### Directions
Across the listing, tally the lines in which the word "lack" occurs, then report the tally alone.

===== Exercise input =====

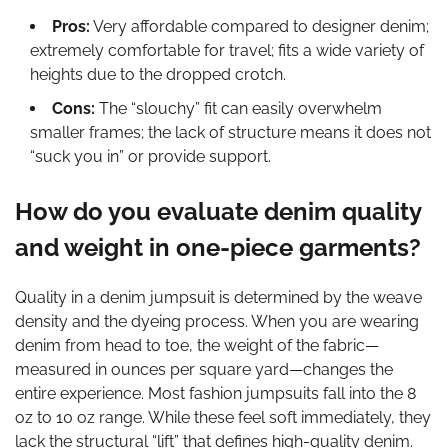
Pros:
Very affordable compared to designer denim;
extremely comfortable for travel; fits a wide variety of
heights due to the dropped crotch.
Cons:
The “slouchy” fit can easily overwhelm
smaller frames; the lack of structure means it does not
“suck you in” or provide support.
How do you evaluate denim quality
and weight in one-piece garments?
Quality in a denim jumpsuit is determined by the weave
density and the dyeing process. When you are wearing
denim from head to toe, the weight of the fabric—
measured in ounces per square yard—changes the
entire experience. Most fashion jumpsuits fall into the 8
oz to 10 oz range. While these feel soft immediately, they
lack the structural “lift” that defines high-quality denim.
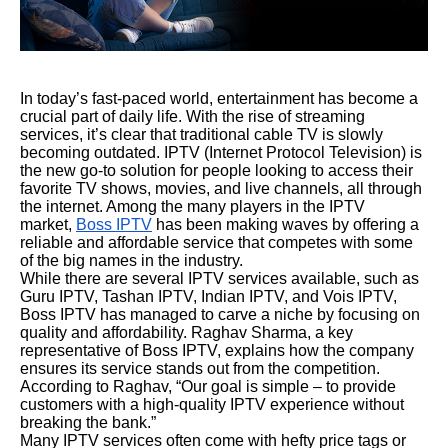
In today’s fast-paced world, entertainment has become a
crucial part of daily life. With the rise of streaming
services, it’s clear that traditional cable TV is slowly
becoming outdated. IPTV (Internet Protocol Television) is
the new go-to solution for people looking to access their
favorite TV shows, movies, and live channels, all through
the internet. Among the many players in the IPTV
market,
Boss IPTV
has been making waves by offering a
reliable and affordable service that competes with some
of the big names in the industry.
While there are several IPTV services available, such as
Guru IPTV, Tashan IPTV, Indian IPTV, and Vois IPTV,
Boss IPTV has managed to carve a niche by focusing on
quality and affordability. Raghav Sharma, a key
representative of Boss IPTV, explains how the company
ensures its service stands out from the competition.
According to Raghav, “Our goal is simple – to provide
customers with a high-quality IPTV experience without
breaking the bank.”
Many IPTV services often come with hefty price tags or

=====
===== Exercise input =====

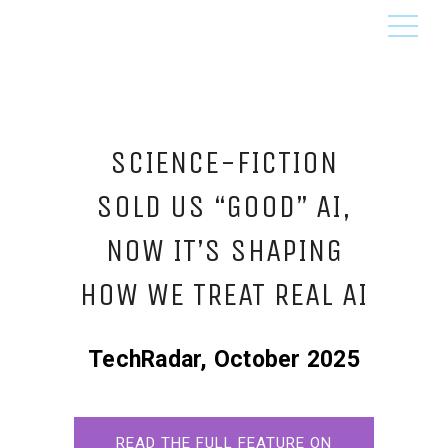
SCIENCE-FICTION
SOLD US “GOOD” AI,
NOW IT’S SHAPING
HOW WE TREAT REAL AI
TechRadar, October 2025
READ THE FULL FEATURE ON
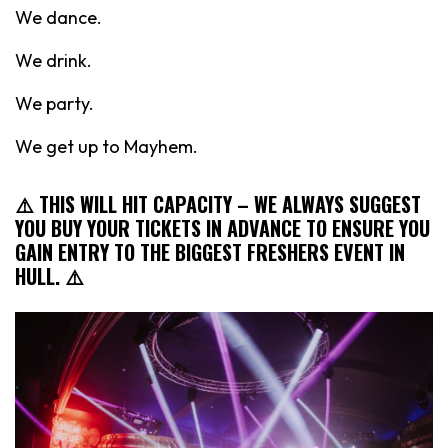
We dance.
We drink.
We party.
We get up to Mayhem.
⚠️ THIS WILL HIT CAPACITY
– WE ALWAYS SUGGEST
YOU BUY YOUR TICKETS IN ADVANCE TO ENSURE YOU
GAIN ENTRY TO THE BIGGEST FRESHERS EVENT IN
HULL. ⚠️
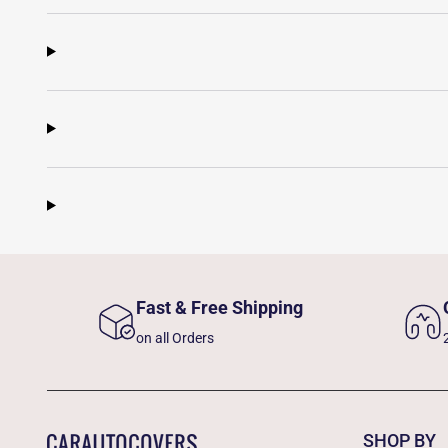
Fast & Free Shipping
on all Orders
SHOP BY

=====
===== Exercise input =====

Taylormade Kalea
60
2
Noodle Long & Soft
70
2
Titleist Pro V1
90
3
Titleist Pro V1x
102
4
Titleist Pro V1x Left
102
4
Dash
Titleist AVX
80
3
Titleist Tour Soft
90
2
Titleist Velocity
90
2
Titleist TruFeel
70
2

=====

### Final answer
2